A+E Precision uses analytics to identify the right ad placement across its portfolio of networks, which include History, Lifetime and Viceland, while A+E Performance measures an ad campaign’s effectiveness. This season, A+E is going so far as to offer performance-based guarantees on some of its upfront inventory; network executives won’t say how much. So instead of just guaranteeing an audience of young, beer-drinking men, for instance, the network will guarantee a certain number of visits to the beer maker’s website.

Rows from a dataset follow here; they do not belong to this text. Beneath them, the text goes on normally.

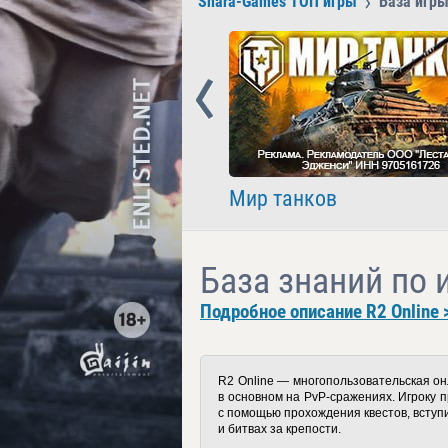
Shara-Games ТОП игры
База игры
Prev
nder
Мир танков
База знаний по и
Подробное описание R2 Online 
R2 Online — многопользовательская он
в основном на PvP-сражениях. Игроку п
с помощью прохождения квестов, вступ
и битвах за крепости.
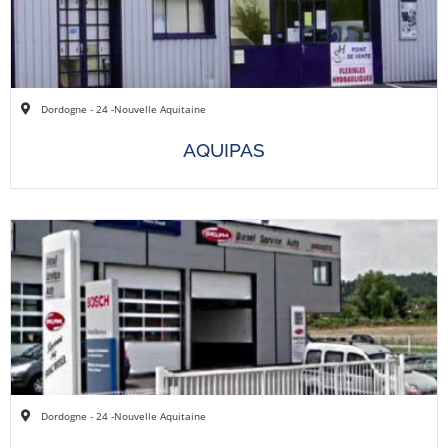
Dordogne - 24 -
Nouvelle Aquitaine
AQUIPAS
Dordogne - 24 -
Nouvelle Aquitaine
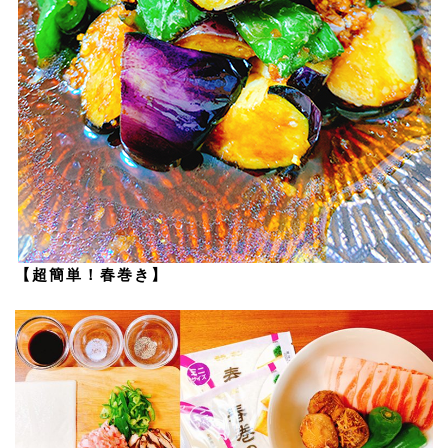
【超簡単！春巻き】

EDO, an analytics startup founded by Daniel Nadler and actor Edward Norton, measures the real-time impact of TV ads through min-ute-by-minute changes in online searches. The company, which secured $12 million in Series A funding in November, works closely with several big network groups including ESPN, Turner, NBCUniversal, Warner Bros., Lionsgate and Paramount.

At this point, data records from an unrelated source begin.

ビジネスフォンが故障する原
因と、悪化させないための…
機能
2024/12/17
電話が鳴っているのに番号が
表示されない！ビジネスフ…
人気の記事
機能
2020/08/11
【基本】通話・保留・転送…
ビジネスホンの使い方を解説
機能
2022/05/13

“What we’ve found is TV is very powerful as a medium in triggering [purchases],” says EDO chief Kevin Krim. “People get triggered by good advertising to grab a connected device a learn more. And that tends to be through search. What we’ve tried to do is really capture behavioral intent. We basically analyze spikes and create an engagement rate metric. And we help marketers in real time start treating TV as a performance medium.”

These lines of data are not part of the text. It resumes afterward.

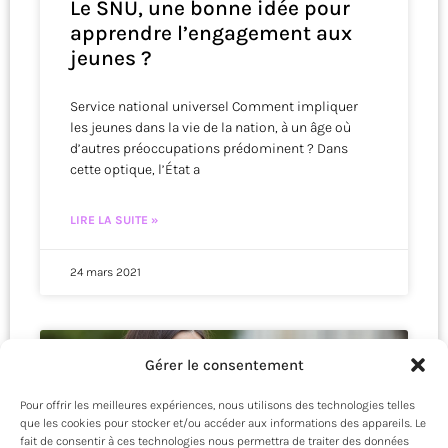
Le SNU, une bonne idée pour
apprendre l’engagement aux
jeunes ?
Service national universel Comment impliquer
les jeunes dans la vie de la nation, à un âge où
d’autres préoccupations prédominent ? Dans
cette optique, l’État a
LIRE LA SUITE »
24 mars 2021
M360MAG
Gérer le consentement
Pour offrir les meilleures expériences, nous utilisons des technologies telles
que les cookies pour stocker et/ou accéder aux informations des appareils. Le
fait de consentir à ces technologies nous permettra de traiter des données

So, yes, the quants are firmly established in the media-buying marketplace. But despite all of the new tools flooding the market, most deals are still guaranteed on Nielsen commercial ratings with three to seven days of VOD playback — so-called C3 and C7. And the market still does not have a universally accepted digital measurement on which to guarantee ad buys. (More than 90 percent of delayed viewing still occurs during the first week when a show premieres on a linear platform.) “At the end of the day, we are in a supply-and-demand marketplace,” notes David Campanelli, executive vp at Horizon Media, referring to linear TV. “And supply is declining massively.”